Thoughts and projects from a site reliability engineer

Amazon's Relational Database Service (RDS) -- the Black Box From Hell

One morning I woke up early and checked my email. My plan was to check that my inbox was empty for some peace of mind and then go back to bed for a few more hours (I love Sundays). But that isn’t what happened. Instead, upon opening my inbox I was alerted that one of a client’s database servers was offline. I snapped out of my haze and immediately got to work.

This particular database server was a RDS instance. RDS, or Relational Database Service, is an Amazon-provided MySQL (or Oracle) server that runs on top of the EC2 platform. The advantages to this service are that backups are performed automatically (complete with point-in-time recovery,) snapshots are supported, the instances can be resized with more or less RAM/CPU/storage through the AWS console, and a whole bunch of other stuff (“maintenance”) is supposed to be performed for you automatically.

The disadvantages don’t make themselves apparent until you need to debug or troubleshoot a performance or availability issue. While CloudWatch metrics are included as part of the RDS package, knowing how much CPU, RAM, or storage space you’re using is only a very small part of knowing what your database instance is actually doing.

Prior to attempting recovery, the first thing I did was to check the CloudWatch metrics. CloudWatch seems to have trouble reporting its data when the system is under durress because there were periods where there was data and there were periods where there wasn’t. The next thing I did was check the RDS event logs. Don’t get excited, the RDS event log is not a UI wrapped around system logs, it’s just a couple of entries here and there on what Amazon RDS decides to publish. The last entry in the event log was a backup job that started several hours before and never finished. These typically only take one to two minutes to finish on this instance so I knew something was wrong.

I didn’t want to waste time trying to troubleshoot while the database was down so I instead moved immediately to recovery and rebooted the instance through the AWS console. It’s like Charles McPhail says, “Respond, Restore, Resolve.” After about a whole 20 to 30 minutes the database server began accepting connections again but the instance was never taken out of the “REBOOTING” state when it should have transitioned to “STARTED”. With the instance in the “REBOOTING” state, my only option now was to recover from a previous backup as the rest of the functionality is disabled unless the instance is in a “STARTED” state.

To make matters worse, the various components in our infrastructure were connecting to this database server and were making it impossible to find out what’s going on. The max connection limit was reached and I was no longer able to login and view the process list or analyze the status variables.

At this point, I decided my only course of action was to spin up a new instance from a previous backup. I made this request through the AWS console and, two to three hours later, my new instance was finally up and running. About a half an hour prior to this, the old instance was transitioned into a “FAILED” state and shut down. When your instance is in the “FAILED” state, you cannot restart it. Your only option is to restore from backup. In my case, it took several hours for AWS to declare the instance as failed and it took several hours to restore the backup. I did not know that the “FAILED” state was even a possible state and had no idea that AWS could just kill an instance like that. To top it all off, Amazon sent a very nice email to the owner of the account (my client the CEO) explaining that we’ve been using an unsupported storage engine all this time.

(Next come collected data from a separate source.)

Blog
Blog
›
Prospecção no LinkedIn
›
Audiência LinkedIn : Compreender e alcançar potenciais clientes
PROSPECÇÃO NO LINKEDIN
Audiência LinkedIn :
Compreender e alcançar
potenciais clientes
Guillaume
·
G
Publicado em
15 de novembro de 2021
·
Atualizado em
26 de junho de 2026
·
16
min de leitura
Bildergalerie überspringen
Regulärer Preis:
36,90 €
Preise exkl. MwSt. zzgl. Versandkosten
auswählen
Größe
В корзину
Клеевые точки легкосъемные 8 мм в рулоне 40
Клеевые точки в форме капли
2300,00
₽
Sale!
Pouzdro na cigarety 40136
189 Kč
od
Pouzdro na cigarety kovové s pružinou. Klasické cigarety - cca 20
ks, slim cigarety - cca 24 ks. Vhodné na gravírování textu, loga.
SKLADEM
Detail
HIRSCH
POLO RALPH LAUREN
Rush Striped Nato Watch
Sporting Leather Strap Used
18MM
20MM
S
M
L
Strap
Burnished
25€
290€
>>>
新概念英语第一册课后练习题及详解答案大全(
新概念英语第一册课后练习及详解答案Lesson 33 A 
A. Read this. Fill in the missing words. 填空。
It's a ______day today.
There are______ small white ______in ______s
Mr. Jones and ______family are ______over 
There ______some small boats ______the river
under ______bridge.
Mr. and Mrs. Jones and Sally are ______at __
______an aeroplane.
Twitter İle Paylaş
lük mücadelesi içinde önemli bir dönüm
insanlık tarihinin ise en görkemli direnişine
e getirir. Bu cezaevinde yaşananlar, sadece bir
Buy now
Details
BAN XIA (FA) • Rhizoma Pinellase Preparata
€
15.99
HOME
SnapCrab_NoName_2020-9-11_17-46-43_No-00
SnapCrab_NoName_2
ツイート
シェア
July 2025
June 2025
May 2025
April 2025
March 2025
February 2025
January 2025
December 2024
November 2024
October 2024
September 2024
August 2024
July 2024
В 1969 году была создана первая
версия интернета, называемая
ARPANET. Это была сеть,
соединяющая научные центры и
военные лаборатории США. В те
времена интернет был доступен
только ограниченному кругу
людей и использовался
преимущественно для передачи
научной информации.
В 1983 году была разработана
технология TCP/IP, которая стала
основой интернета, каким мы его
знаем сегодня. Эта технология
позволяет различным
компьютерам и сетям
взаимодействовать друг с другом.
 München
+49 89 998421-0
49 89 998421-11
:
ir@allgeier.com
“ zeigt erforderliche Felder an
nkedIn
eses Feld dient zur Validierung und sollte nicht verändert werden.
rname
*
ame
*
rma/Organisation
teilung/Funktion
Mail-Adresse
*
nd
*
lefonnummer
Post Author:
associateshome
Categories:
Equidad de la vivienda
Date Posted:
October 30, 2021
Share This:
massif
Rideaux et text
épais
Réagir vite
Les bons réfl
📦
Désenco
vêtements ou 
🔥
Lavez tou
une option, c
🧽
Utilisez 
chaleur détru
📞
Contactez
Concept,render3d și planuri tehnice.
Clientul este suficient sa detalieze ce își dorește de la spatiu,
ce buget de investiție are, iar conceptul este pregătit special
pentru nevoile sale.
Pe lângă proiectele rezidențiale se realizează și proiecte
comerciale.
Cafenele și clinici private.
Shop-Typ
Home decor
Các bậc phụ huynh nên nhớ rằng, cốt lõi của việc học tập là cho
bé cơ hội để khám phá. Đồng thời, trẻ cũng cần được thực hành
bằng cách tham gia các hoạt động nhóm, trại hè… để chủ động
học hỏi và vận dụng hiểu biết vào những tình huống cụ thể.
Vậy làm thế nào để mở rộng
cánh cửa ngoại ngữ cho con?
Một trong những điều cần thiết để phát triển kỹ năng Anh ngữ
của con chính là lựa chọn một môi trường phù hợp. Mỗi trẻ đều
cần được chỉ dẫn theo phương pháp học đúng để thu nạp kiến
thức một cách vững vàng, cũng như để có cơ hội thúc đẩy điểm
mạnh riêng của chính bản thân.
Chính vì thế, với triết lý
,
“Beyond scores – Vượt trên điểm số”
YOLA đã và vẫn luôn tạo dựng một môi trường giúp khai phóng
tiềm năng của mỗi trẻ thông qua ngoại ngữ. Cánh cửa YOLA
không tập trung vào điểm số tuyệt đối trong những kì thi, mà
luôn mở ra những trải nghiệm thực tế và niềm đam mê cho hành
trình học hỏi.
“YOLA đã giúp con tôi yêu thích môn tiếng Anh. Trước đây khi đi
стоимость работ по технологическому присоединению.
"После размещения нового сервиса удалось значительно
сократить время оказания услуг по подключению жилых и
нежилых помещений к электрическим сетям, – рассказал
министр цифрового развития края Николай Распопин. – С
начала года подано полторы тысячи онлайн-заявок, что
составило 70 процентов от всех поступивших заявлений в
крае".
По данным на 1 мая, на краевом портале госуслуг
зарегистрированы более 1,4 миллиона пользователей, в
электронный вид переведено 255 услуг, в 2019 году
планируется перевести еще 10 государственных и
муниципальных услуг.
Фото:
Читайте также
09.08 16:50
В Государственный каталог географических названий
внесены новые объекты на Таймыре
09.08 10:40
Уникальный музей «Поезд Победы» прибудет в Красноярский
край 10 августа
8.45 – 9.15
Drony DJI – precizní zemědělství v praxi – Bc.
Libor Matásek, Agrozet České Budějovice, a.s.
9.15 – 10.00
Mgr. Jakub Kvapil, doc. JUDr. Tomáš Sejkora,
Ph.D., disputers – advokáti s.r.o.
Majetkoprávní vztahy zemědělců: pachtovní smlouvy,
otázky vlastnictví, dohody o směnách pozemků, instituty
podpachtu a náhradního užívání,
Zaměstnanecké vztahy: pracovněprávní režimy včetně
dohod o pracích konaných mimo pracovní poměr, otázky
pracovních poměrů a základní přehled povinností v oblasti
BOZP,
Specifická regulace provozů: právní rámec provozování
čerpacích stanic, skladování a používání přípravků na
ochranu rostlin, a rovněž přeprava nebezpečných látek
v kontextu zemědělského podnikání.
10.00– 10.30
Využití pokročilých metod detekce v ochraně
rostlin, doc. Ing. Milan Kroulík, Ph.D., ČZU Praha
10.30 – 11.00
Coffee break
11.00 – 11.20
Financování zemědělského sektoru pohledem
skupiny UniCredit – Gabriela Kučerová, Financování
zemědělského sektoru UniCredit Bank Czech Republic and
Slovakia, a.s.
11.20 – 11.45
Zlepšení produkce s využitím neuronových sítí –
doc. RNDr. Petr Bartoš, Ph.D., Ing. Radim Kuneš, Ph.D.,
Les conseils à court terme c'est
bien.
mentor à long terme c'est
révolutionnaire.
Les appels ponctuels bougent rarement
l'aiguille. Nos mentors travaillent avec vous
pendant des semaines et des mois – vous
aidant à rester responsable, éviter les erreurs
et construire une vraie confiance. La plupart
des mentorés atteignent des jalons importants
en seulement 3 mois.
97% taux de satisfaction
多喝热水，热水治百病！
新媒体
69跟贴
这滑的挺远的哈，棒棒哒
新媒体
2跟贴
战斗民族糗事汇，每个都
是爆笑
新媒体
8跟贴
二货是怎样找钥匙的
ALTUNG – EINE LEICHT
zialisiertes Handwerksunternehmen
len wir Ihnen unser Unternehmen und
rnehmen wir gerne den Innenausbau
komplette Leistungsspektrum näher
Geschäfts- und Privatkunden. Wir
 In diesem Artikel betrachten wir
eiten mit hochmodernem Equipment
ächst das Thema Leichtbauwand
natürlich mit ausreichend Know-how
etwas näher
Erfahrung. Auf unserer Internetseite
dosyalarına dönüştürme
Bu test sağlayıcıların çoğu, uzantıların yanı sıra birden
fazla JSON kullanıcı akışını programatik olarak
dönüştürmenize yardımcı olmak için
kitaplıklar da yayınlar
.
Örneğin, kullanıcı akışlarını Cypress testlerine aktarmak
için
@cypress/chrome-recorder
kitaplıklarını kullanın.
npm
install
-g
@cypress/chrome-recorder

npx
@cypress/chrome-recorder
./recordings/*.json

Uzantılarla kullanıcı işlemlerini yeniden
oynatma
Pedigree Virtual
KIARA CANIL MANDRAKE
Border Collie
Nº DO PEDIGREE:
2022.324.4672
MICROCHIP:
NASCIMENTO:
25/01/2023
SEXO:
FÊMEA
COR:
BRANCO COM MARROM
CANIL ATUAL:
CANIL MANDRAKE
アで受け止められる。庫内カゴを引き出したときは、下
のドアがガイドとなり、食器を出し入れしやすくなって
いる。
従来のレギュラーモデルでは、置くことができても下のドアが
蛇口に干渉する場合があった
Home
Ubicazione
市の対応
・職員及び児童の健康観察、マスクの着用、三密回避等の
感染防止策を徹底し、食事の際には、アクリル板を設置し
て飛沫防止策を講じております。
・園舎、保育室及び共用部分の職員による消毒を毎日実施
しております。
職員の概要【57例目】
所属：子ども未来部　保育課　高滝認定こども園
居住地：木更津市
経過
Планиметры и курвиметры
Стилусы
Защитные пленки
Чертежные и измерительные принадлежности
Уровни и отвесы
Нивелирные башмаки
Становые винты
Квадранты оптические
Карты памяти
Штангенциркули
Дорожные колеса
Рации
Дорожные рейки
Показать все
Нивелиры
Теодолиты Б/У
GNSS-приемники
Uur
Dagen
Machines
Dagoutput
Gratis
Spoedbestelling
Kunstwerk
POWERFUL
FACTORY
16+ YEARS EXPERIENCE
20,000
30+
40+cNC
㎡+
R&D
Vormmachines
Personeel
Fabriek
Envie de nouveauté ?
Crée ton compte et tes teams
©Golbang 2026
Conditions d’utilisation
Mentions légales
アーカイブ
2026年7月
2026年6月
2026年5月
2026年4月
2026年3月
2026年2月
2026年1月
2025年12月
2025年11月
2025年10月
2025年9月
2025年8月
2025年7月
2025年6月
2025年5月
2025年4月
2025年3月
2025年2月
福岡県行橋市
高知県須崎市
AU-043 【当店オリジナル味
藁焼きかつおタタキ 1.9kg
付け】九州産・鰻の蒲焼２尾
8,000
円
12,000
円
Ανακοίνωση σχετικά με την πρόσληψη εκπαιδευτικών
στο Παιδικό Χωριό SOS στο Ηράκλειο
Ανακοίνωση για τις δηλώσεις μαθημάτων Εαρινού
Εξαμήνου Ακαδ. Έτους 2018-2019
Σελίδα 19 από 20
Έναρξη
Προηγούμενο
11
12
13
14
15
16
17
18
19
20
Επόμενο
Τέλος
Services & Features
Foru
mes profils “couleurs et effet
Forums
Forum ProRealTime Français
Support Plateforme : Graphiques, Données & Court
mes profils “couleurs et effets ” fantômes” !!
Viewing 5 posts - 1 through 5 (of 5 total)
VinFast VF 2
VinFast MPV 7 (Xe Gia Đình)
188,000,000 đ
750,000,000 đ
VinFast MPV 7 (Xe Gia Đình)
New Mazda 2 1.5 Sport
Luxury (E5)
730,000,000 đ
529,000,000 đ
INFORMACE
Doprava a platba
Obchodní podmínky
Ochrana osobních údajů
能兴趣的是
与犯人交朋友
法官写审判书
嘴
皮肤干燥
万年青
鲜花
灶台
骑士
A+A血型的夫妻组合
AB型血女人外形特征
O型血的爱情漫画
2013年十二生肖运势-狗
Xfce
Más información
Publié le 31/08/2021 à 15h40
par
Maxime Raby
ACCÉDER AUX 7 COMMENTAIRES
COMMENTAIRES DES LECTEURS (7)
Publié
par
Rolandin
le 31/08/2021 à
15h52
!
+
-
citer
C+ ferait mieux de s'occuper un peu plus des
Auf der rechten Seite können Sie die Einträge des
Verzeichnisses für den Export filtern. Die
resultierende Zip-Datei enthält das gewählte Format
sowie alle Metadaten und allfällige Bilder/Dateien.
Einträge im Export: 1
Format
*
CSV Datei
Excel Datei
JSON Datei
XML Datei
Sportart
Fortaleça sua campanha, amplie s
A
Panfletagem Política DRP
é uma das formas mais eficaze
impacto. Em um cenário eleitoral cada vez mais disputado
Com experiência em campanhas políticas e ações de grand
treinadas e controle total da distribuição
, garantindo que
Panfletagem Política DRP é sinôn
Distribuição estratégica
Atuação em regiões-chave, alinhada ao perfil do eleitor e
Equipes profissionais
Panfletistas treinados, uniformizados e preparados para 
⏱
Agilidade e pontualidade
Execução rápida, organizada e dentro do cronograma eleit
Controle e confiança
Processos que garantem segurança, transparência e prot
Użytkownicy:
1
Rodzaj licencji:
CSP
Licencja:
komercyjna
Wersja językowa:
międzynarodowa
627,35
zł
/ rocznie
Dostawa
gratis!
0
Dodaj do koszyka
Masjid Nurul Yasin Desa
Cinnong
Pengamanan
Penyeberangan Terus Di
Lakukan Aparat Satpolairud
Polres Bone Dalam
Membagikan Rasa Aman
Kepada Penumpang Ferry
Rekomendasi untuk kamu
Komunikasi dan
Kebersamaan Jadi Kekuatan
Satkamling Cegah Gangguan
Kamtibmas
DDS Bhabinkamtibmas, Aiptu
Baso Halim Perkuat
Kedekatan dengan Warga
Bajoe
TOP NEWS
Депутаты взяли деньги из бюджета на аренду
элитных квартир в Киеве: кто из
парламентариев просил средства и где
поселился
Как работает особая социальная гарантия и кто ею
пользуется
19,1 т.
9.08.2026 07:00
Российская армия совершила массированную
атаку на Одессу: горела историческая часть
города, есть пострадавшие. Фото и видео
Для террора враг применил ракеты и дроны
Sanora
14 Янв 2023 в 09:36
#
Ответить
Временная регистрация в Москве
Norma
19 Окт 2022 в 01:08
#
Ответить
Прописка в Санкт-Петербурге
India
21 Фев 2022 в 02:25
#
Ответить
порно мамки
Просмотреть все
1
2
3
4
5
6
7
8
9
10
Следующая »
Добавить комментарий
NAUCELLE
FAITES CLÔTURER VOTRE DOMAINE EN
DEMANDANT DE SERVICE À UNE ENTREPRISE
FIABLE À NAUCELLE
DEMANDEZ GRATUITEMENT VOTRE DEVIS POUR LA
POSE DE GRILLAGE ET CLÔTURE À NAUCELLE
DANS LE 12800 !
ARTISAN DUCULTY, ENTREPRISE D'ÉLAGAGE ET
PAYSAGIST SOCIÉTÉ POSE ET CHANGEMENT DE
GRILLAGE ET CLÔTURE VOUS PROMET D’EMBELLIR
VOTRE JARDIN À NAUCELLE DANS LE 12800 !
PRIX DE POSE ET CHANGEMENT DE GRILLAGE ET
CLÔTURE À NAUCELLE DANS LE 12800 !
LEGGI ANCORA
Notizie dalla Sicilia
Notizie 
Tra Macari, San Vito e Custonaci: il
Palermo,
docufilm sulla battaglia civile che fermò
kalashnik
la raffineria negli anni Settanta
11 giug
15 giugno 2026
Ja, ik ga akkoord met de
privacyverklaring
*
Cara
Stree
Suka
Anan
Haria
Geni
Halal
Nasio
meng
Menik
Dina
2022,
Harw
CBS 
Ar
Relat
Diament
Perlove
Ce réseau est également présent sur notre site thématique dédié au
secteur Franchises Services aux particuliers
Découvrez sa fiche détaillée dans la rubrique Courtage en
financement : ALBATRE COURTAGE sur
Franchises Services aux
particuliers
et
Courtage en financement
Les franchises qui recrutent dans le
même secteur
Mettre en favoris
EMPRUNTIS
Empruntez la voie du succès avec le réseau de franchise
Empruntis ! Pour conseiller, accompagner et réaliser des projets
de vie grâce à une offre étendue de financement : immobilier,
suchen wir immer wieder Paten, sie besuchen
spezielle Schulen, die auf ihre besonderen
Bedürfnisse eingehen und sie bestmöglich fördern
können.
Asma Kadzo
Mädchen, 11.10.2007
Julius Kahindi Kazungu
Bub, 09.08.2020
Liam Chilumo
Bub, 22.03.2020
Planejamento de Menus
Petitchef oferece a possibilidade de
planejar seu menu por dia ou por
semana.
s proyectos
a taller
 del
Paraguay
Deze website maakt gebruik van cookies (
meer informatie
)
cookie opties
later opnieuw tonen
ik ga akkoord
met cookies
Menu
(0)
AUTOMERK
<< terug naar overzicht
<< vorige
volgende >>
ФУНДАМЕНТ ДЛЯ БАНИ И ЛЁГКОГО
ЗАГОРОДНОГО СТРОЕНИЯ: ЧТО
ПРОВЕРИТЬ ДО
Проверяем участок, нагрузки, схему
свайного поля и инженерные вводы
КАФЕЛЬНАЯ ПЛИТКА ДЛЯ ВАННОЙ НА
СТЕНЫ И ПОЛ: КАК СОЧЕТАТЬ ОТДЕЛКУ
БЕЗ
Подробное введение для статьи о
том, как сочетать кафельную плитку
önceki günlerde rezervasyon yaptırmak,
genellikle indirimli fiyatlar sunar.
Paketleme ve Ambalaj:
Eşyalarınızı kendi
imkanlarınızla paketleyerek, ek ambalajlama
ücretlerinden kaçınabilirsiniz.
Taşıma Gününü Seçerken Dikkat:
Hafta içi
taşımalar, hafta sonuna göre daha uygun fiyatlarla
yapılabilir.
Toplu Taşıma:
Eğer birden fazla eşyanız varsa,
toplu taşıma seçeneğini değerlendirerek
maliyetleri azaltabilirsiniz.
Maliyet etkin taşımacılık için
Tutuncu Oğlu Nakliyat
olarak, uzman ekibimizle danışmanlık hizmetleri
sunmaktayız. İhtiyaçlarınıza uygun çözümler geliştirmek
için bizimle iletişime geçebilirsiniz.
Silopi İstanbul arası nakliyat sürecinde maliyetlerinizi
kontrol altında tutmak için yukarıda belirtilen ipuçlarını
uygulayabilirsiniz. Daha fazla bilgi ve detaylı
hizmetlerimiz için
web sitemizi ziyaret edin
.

As it turns out, I missed the note in the RDS User Guide that says that MyISAM is not supported, particularly when it comes to data recovery. While I understand why RDS made this decision (MyISAM gets corrupted easily and is not easy to repair sometimes,) I felt misled and uninformed about the support of the storage engines. Yes, the note is in the RDS User Guide, however, it is not mentioned anywhere in the main page about RDS nor is it in the RDS FAQs (where the string “MyISAM” only appears once).

A few weeks have gone by and we have taken steps to avoid and reduce the damage from these types of outages in the future. However, we still occasionally receive an alert where an RDS instance stops accepting connections for one to two minutes at a time and all the event log has to say is that the instance has been “recovered.” Recovered from what exactly? What did you do to it? Why does this keep happening? How do we make it stop?

In summary, I’ll probably never know because on RDS you do not have access to the underlying OS. This means:

  • You do not have access to the OS process list
  • You do not have access to things like top, htop, iostat, or dstat
  • You do not have access to the process list if the MySQL process isn’t accepting connections
  • You do not have access to any system logs

If you just need a quick and dirty MySQL server and you almost never want to worry about the status of your backups, go ahead and use RDS. However, if you’re concerned about reliability (that you control,) being able to effectively troubleshoot problems, and knowing the state of your underlying OS, RDS is not right for you.